Less than two hours separated a classroom shooting at Old Dominion University in Virginia and an attack on a major synagogue outside Detroit. The details are different, but the pressure point is the same. Who gets stopped, who slips through, and who decides what counts as terror?
What You Should Know
Authorities say one person was killed and two were wounded in a shooting at Old Dominion University, and no children were hurt when a man crashed into a Michigan synagogue and exchanged gunfire with security. The FBI is leading both investigations.
In Virginia, officials say the shooter was Mohamed Bailor Jalloh, a former Virginia Army National Guard member with a prior federal conviction tied to the Islamic State. In Michigan, authorities identified the attacker as Ayman Mohammad Ghazali, 41, a U.S. citizen who, officials said, had recently learned family members were killed in an Israeli airstrike in Lebanon.
Two Scenes, One Race to Intervene
At Old Dominion, authorities said Jalloh opened fire in a classroom after asking if an ROTC event was happening and yelling “Allahu akbar.” Officials said ROTC students rushed him, subdued him, and he was killed during the struggle, limiting what could have been a higher casualty count.
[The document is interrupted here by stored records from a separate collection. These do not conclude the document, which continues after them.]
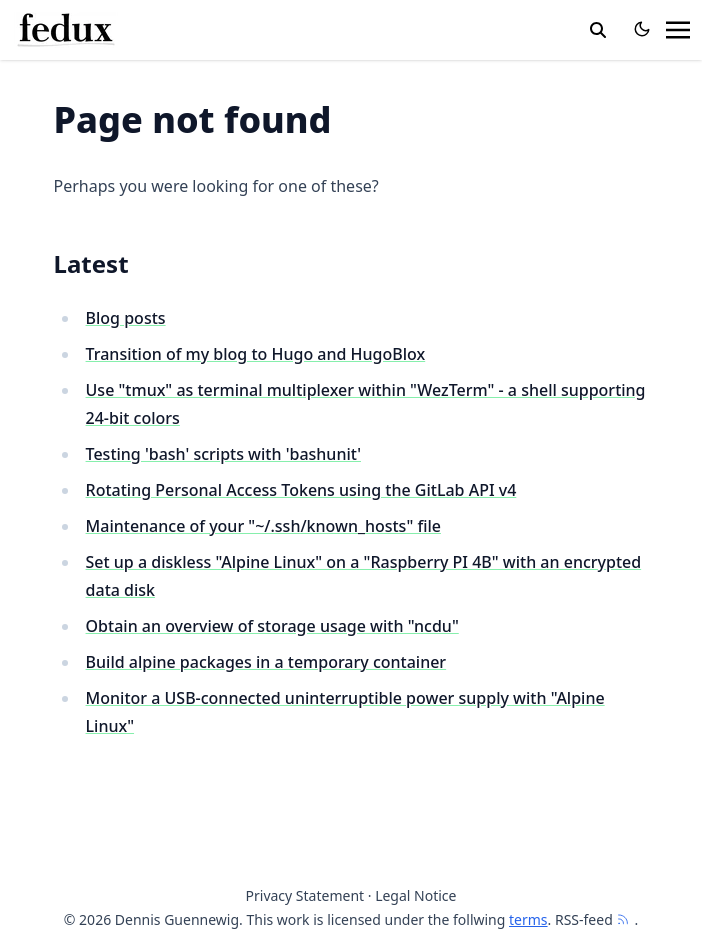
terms (528, 919)
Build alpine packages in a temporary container (266, 662)
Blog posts (126, 318)
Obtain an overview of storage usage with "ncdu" (272, 626)
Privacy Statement (305, 895)
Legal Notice (415, 895)
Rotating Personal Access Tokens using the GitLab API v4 (301, 490)
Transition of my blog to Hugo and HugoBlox (256, 354)
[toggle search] (598, 30)
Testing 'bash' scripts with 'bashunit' (223, 454)
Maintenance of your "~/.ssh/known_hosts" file (263, 526)
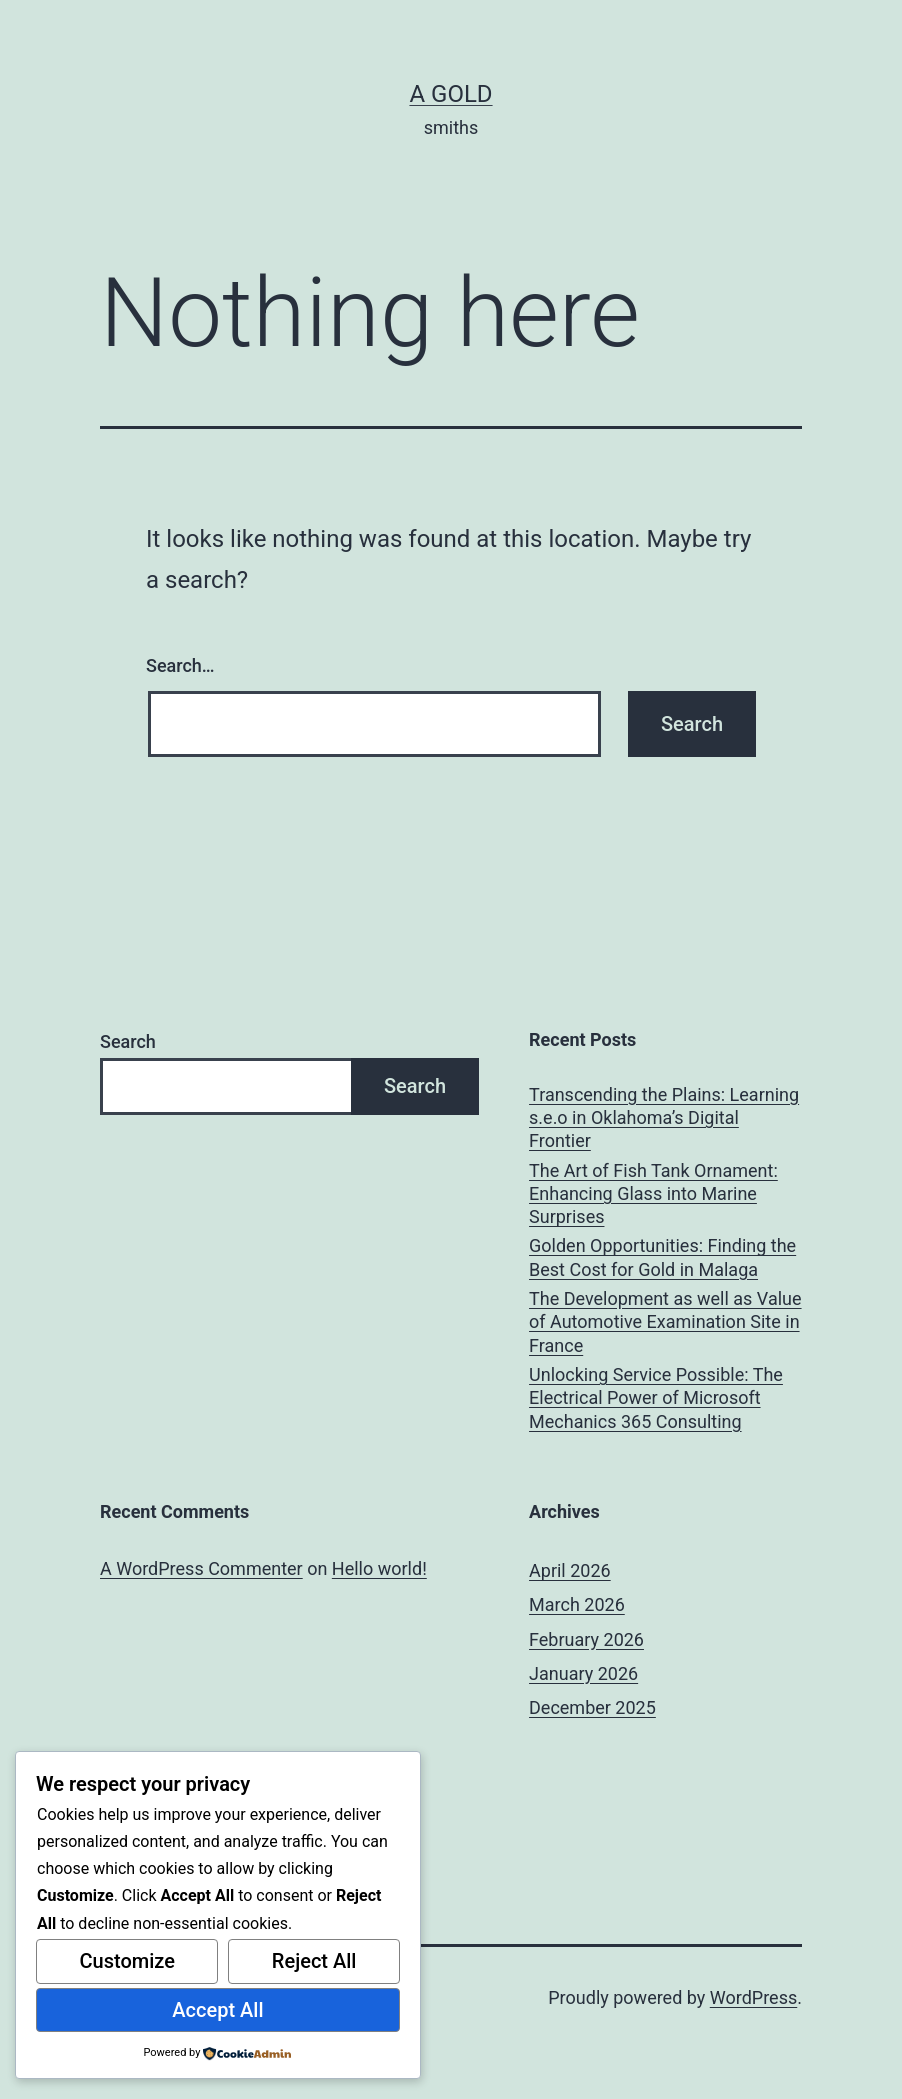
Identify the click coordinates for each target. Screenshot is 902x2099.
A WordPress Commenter (201, 1568)
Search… (180, 665)
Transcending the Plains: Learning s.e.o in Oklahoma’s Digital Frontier (664, 1118)
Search (128, 1041)
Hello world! (379, 1568)
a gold (450, 94)
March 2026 (577, 1604)
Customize (126, 1961)
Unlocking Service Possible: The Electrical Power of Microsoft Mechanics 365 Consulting (656, 1398)
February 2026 (586, 1639)
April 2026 (570, 1570)
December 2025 (592, 1707)
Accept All (217, 2010)
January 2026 (583, 1673)
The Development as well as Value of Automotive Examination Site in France (665, 1322)
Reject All (314, 1961)
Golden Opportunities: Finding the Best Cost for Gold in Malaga (662, 1257)
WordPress (753, 1997)
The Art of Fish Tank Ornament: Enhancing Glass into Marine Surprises (653, 1194)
The person killed was identified by authorities as Lt. Col. Brandon Shah, described as an ROTC leader. Sentara Health said one of the wounded was released, and another was listed in fair condition, turning the focus from immediate triage to the harder questions about how a campus ended up in a gunfight.
The Terror Label, and the Paper Trail Behind It
FBI Director Kash Patel said on social media that the Old Dominion shooting was being investigated as an act of terrorism. That framing immediately put Jalloh’s past front and center, because court records and law enforcement accounts say he pleaded guilty in 2017 to providing material support to a designated foreign terrorist organization and received an 11-year sentence.
But the timeline that followed is where the contradiction lives. Associated Press reporting said Jalloh was released early after completing a drug treatment program, even though it was not clear how he qualified because terrorism-related cases are typically ineligible for sentence-reducing credits. Court records also show he moved through a residential reentry center, and officials said he was on probation and taking online classes at the university when the shooting happened.
At the Synagogue, Planning Beat Firepower
In Michigan, authorities said Ghazali waited outside Temple Israel near Detroit for about two hours with a rifle, commercial-grade fireworks, and containers of liquid believed to be gasoline, then rammed into the building while children and staff were inside. Officials said an armed security guard exchanged gunfire with him, and Ghazali later shot himself after his vehicle became stuck and caught fire.
The FBI described it as violence targeting the Jewish community, but said there was not enough evidence yet to call it an act of terror. Oakland County Sheriff Mike Bouchard credited preparation and training for the quick response, and federal authorities said a security officer was struck by the vehicle and knocked unconscious.
For institutions that live on open doors and predictable schedules, the takeaway is not abstract. Investigators are now parsing motive, paperwork, and warning signs, while campuses and congregations watch how quickly the system can shift from prevention plans to classification fights.